El 12 de marzo de 1977 es asesinado su gran amigo, el jesuita Rutilio Grande García, párroco de la comunidad de Aguilares, en la que se realizaba una experiencia pastoral de trascendentales implicaciones sociales y comunitarias, aplicando las determinaciones misionales de la Congregación General XXXIV de la Compañía de Jesús: el servicio de la fe y la promoción de la justicia, bajo el liderazgo del entonces Superior General, el inolvidable padre Pedro Arrupe. La muerte de Rutilio, las masacres constantes en las comunidades campesinas, la corrupción del gobierno de entonces – elegido fraudulentamente- despiertan la conciencia de Monseñor Romero, quien con decidido vigor evangélico y humano se convierte en la voz de los sin voz, los pobres se constituyen en el objeto de su pastoreo, los protege infatigablemente, denuncia en los medios de comunicación y en su catedral los atropellos y vejámenes a que son sometidos, viaja por varios países del mundo para denunciar ante la comunidad internacional la gravísima crisis humanitaria de El Salvador, la clase dirigente lo acusa de traición, columnistas de los diarios lo tildan de obispo comunista y de propiciador de la violencia, entre su propia gente no faltan quienes lo señalan como imprudente y falto de sentido eclesial.

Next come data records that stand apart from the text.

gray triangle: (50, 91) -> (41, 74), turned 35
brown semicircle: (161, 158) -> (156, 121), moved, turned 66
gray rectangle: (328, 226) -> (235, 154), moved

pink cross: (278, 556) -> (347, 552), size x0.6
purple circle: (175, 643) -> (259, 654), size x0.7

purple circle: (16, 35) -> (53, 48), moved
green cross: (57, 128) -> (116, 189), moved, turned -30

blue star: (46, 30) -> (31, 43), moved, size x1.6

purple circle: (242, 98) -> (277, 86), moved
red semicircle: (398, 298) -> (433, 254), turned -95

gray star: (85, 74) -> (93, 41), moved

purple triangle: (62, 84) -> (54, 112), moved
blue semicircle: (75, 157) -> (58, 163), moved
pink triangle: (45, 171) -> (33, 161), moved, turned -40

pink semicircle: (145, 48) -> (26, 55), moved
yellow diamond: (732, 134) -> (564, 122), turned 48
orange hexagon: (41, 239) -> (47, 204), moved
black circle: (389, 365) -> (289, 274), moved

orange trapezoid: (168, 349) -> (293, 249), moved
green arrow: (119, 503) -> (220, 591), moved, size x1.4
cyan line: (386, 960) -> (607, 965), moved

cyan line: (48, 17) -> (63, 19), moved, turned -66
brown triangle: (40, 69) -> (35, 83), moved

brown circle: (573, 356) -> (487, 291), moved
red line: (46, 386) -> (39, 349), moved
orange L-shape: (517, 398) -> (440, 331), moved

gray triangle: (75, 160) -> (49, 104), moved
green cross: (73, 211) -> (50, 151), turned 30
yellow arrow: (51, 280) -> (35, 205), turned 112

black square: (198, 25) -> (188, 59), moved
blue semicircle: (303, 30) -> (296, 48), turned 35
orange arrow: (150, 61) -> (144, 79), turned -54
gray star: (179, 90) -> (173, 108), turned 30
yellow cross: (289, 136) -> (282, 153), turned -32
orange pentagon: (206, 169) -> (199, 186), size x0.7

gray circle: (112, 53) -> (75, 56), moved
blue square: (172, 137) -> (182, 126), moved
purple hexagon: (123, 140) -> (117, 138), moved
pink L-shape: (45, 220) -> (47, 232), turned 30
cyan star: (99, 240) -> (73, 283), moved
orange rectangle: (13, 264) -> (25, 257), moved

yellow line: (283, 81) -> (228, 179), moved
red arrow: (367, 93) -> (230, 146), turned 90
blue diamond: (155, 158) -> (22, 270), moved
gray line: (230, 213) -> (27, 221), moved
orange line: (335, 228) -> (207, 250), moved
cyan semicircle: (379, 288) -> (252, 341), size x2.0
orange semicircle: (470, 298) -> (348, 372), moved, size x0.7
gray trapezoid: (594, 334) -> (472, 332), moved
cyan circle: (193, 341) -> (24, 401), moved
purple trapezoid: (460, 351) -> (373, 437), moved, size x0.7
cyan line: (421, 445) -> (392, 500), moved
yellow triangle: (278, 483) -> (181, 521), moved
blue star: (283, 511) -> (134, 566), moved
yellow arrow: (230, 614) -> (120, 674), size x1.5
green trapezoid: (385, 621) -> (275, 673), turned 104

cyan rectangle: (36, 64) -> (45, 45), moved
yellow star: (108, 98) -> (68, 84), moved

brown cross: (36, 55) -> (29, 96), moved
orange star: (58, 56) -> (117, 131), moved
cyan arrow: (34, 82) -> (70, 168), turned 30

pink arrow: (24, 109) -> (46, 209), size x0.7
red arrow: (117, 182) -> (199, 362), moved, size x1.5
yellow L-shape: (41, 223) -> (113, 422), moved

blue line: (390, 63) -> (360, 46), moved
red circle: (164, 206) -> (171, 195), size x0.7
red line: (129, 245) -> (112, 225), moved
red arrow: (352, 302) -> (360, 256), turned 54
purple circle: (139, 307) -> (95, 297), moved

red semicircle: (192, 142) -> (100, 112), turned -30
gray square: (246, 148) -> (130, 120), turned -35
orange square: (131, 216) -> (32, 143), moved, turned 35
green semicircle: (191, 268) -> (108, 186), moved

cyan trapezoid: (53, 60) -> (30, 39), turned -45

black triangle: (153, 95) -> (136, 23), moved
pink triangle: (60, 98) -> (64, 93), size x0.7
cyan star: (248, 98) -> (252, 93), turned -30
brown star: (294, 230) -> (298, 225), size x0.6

En esa vespertina del 24 de marzo, en el momento del ofertorio de la eucaristía, la bala única del sicario atina en su corazón, y nace el inmenso cristiano Romero de América, un genuino seguidor de Jesús, un pastor con olor a oveja, un hombre que renunció a la autorreferencialidad eclesial para bajar del pedestal y darse todo a sus buenas gentes, humilladas y ofendidas.
Beatificación
Esperanza para los últimos del mundo, profecía severa para los poderosos y determinantes de la violencia, la santidad del Arzobispo Romero ha sido reconocida públicamente por el Papa Francisco y por la Iglesia Católica, con la bellísima y muy sentida ceremonia de beatificación, celebrada el sábado 23 de mayo en la plaza Salvador del Mundo, lugar simbólico de la capital salvadoreña.
Cerca de 400.000 personas se hicieron presentes, en su inmensa mayoría pobres, que siguen viendo en Monse- ñor Romero a su santo, a su pastor, a su defensor, a su padre, al que derramó su sangre – en total identificación con Jesús – por ellos y por su dignidad.
Junto con ellos, cardenales y obispos, gobernantes, líderes sociales, delegaciones internacionales, llegaron a San Salvador para celebrar la fiesta del Beato Óscar Romero, reivindicación de la opción por la fe y por la justicia, y por el reconocimiento evangélico de la dignidad de los seres humanos, particularmente de quienes son maltratados por la exclusión.
Hombre de Dios que no se inclinó por ninguna ideología, consciente de la posibilidad de una muerte cruenta, sólido en su fe en Dios y en su claridad de obispo y cristiano, convicto y confeso en su apuesta por los condenados de la tierra, es el nuevo Beato, referente de un cristianismo católico con capacidad de escrutar los signos de los tiempos y con resuelta vocación encarnatoria en las realidades de la sociedad, para indicar proféticamente cuál es el sentido de trascendencia y de humanismo que pertenece a la más íntima entraña de la fe cristiana.
Estas líneas son escritas desde San Salvador, con realismo y esperanza, con la profunda felicidad que sólo puede venir de Dios, llamada bienaventuranza por el mismo Jesús, y con la ilusión, ahora real y palpable, de tener en el Beato Romero a un intercesor de la mayor estatura humanista y espiritual.
Cerca de 400.000 personas se hicieron presentes, en su inmensa mayoría pobres, que siguen viendo en Monseñor Romero a su santo, a su pastor, a su de- fensor, a su padre, al que derramó su sangre – en total identificación con Jesús – por ellos y por su dignidad.